FMEA is based on the assumption that “what can go wrong will go wrong.” FMEA provides a step-by-step approach for identifying all possible failures in a design, manufacturing or assembly processes, or in a product.
Failures are any errors or defects, especially ones that affect the medical professional or patient, and can be potential or actual.
“Effects analysis” refers to studying the consequences of those failures.
Failures are prioritized according to how serious their consequences are, how frequently they occur and how easily they can be detected. The purpose of the FMEA is to take actions to eliminate or reduce failures, starting with the highest-priority ones.

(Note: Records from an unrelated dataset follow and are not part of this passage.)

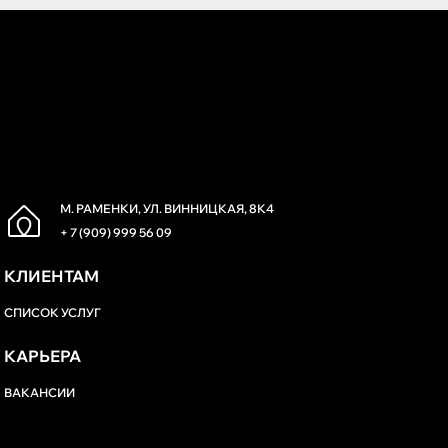
М. РАМЕНКИ, УЛ. ВИННИЦКАЯ, 8К4
+ 7 (909) 999 56 09
КЛИЕНТАМ
СПИСОК УСЛУГ
КАРЬЕРА
ВАКАНСИИ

Failure modes and effects analysis also documents current knowledge and actions about the risks of failures, for use in continuous improvement. FMEA is used during design to prevent failures. Later it’s used for control, before and during ongoing operation of the process. Ideally, FMEA begins during the earliest conceptual stages of design and continues throughout the life of the product or service.
Begun in the 1940s by the U.S. military, FMEA was further developed by the aerospace and automotive industries. Several industries maintain formal FMEA standards.
From the American Society for Quality: https://asq.org, 2018.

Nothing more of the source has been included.